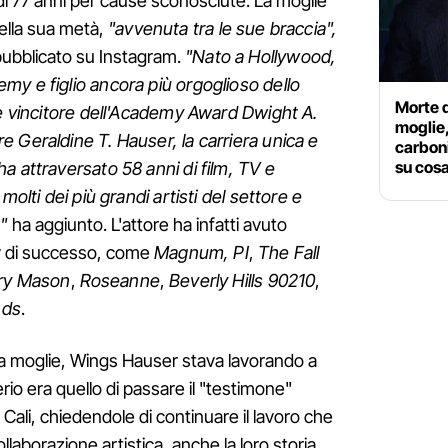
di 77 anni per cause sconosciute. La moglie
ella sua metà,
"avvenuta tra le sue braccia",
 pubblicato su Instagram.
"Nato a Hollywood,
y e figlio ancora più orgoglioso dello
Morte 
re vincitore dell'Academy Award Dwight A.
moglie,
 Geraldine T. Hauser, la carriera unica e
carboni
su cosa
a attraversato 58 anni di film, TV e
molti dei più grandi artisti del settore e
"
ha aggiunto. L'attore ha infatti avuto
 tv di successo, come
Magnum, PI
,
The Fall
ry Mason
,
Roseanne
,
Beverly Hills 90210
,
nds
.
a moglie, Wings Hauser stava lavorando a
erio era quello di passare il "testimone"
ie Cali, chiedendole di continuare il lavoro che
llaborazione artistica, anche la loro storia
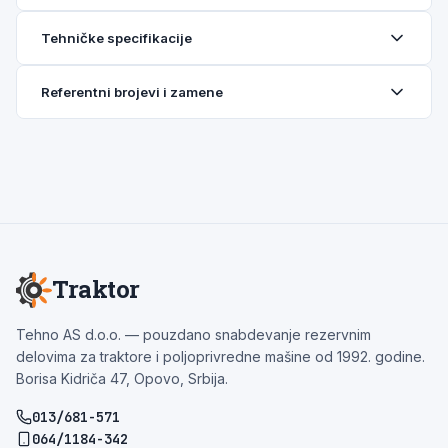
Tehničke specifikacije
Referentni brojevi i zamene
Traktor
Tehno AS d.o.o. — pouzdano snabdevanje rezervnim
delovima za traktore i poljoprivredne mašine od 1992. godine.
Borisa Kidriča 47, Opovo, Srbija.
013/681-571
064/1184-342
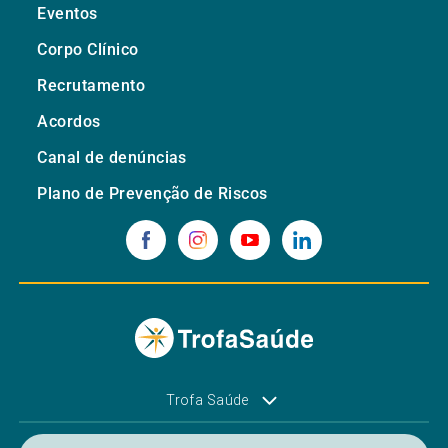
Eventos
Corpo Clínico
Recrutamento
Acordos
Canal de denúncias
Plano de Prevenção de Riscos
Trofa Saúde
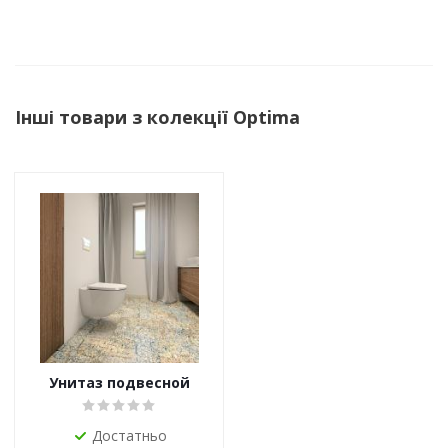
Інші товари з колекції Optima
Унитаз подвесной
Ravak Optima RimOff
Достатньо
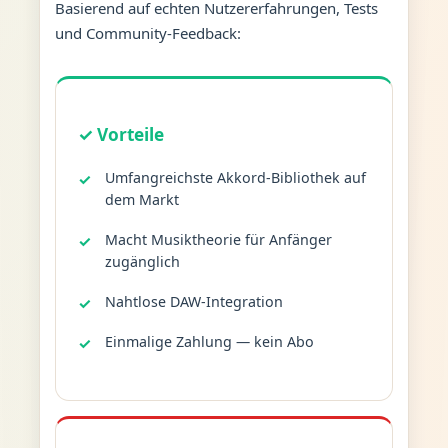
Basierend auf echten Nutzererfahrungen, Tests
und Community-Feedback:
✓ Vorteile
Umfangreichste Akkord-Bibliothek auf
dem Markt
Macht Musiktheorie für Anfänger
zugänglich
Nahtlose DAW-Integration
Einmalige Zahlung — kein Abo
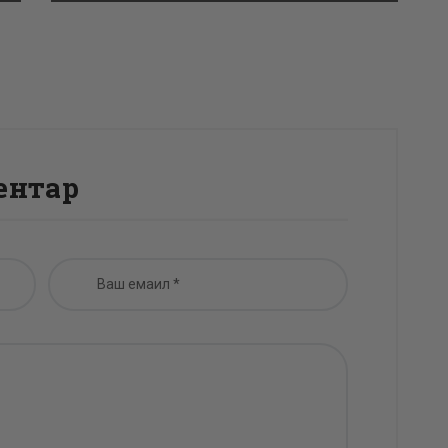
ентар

########

◆ Work instruction: Line for line, restate the data above and omit every picture.

◆ Answer box:
di 77 anni per cause sconosciute. La moglie
ella sua metà,
"avvenuta tra le sue braccia",
 pubblicato su Instagram.
"Nato a Hollywood,
y e figlio ancora più orgoglioso dello
Morte 
re vincitore dell'Academy Award Dwight A.
moglie,
 Geraldine T. Hauser, la carriera unica e
carboni
su cosa
a attraversato 58 anni di film, TV e
molti dei più grandi artisti del settore e
"
ha aggiunto. L'attore ha infatti avuto
 tv di successo, come
Magnum, PI
,
The Fall
ry Mason
,
Roseanne
,
Beverly Hills 90210
,
nds
.
a moglie, Wings Hauser stava lavorando a
erio era quello di passare il "testimone"
ie Cali, chiedendole di continuare il lavoro che
llaborazione artistica, anche la loro storia
Tehničke specifikacije
Referentni brojevi i zamene
Traktor
Tehno AS d.o.o. — pouzdano snabdevanje rezervnim
delovima za traktore i poljoprivredne mašine od 1992. godine.
Borisa Kidriča 47, Opovo, Srbija.
013/681-571
064/1184-342
Eventos
Corpo Clínico
Recrutamento
Acordos
Canal de denúncias
Plano de Prevenção de Riscos
Trofa Saúde
Інші товари з колекції Optima
Унитаз подвесной
Ravak Optima RimOff
Достатньо
Basierend auf echten Nutzererfahrungen, Tests
und Community-Feedback:
✓ Vorteile
Umfangreichste Akkord-Bibliothek auf
dem Markt
Macht Musiktheorie für Anfänger
zugänglich
Nahtlose DAW-Integration
Einmalige Zahlung — kein Abo
ентар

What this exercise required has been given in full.